There was already a war going on in Europe. After Germany invaded the former Soviet Union in June 1941, the United States joined Great Britain, China, the Soviet Union, and several others to become the Allied Powers. We promised aid to the Soviet Union to resist Germany.
Germany was part of the enemy we called the Axis Powers, along with Italy, and later Japan. Together, they signed the Tripartite Pact in 1940, although they mostly fought independent of each other.
On December 7th, 1941, Japanese warplanes attacked the U.S. Navy base at Pearl Harbor, Hawaii. On just one of the American ships, the battleship U.S.S. Arizona, 22 Nebraskans died. This was the beginning of World War II for Nebraskans, as well as the rest of the nation. Most listened closely to the radio when President Franklin D. Roosevelt (FDR) told Congress the December 7th attack on Pearl Harbor was "...a date that will live in infamy."
Most Americans have clear memories of exactly where they were when they heard the news.
"Even though I was only seven and a half years old, I remember December 7, 1941, as if it was yesterday. It was on a Sunday afternoon when we heard on the radio that Pearl Harbor had been bombed. It seemed our lives changed right then."
— Betty Safarik Spilger, who was a Farwell grade school student in 1941.
"I remember we were playing sandlot football when the young ladies who were sitting in their car listening to the radio came to tell us that the Japanese had bombed Pearl Harbor. To be very honest about it, at the time, I think most of us kind of wondered where Pearl Harbor was."

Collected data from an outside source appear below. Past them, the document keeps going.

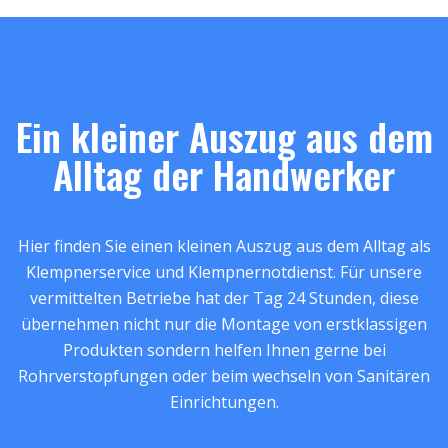
Ein kleiner Auszug aus dem
Alltag der Handwerker
Hier finden Sie einen kleinen Auszug aus dem Alltag als
Klempnerservice und Klempnernotdienst. Für unsere
vermittelten Betriebe hat der Tag 24 Stunden, diese
übernehmen nicht nur die Montage von erstklassigen
Produkten sondern helfen Ihnen gerne bei
Rohrverstopfungen oder beim wechseln von Sanitären
Einrichtungen.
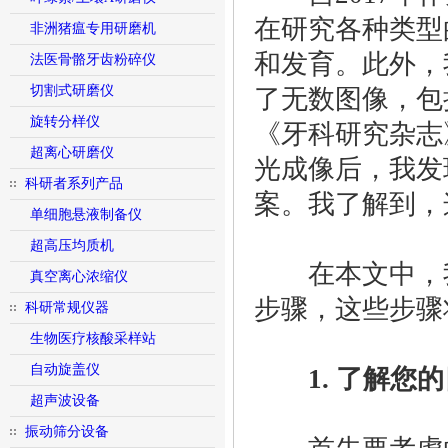
在研究各种类型
非洲猪瘟专用研磨机
和发育。此外，
法医骨骼牙齿粉碎仪
切割式研磨仪
了无数图像，包括我的
旋转分样仪
《牙科研究杂志
超离心研磨仪
光成像后，我发
科研者系列产品
案。我了解到，
单细胞悬液制备仪
超高压均质机
在本文中，我
真空离心浓缩仪
步骤，这些步骤
科研常规仪器
生物医疗核酸采样站
自动旋盖仪
1. 了解您的
超声波设备
振动筛分设备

— Paul Thompson, Cozad student
After the attack on Pearl Harbor, the U.S. joined in combat both to the east and to the west, making the war officially spread around the world.

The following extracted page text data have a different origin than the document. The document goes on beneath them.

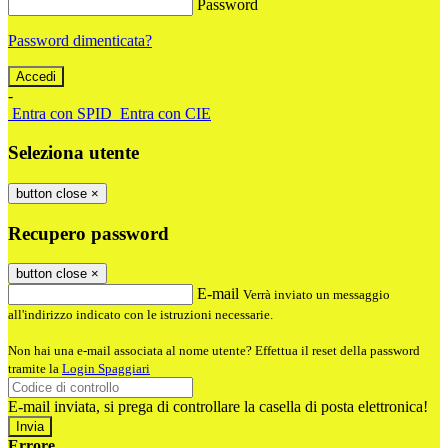
Password
Password dimenticata?
-
Entra con SPID
Entra con CIE
Seleziona utente
button close
×
Recupero password
button close
×
E-mail
Verrà inviato un messaggio
all'indirizzo indicato con le istruzioni necessarie.
Non hai una e-mail associata al nome utente? Effettua il reset della password
tramite la
Login Spaggiari
E-mail inviata, si prega di controllare la casella di posta elettronica!
Errore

The Japanese attack on Pearl Harbor changed the lives of all Nebraskans. They joined in a common goal of winning the war no matter what they had to do. The attack motivated many young men to join and fight on the front lines. But, most Nebraskans did not serve in the armed forces. However, life was very challenging, and they did their part to help win the war.
Nebraskans helped to win the war by raising animals and growing crops to help feed the American soldiers and their allies too. Fortunately, rain and an improved economy came to Nebraska farmers after years of drought and a poor economy. Other Nebraska men and women left the farms and got higher paying jobs working in factories making war materials.
The Nebraska Farmer magazine expressed the sentiment of many in a poem in their August 4, 1945 issue.
Old Mac Donald had a farm ...He-e hi, he-e, ho! Old Mac Donald’s hired man said, "Good-bye here I go! I’m working in a war plant where I’m getting better dough."
Because many of Nebraska’s young men had left farms to join the military, there was a labor shortage in rural areas. Thus, many women helped on the farms.
"I think it [my reaction] was, number one, surprise;number two, I don’t think most people [had] even heard of Pearl Harbor; and three, I felt that the Japanese were kind of stupid for even attacking a great, powerful nation like ours, because we put Japan down as a nothing, a tin toy deal... On the day before, I think if you had taken a vote among the people, nobody would have wanted to go to war. As soon as we heard about it people were ready to rush down and enlist the next morning."
— Floyd Marian, Hastings High School student, later
U.S. Army Air Forces C-47 pilot, European Theater.
Some World War II Medal of Honor recipients are in the Nebraska Hall of Fame.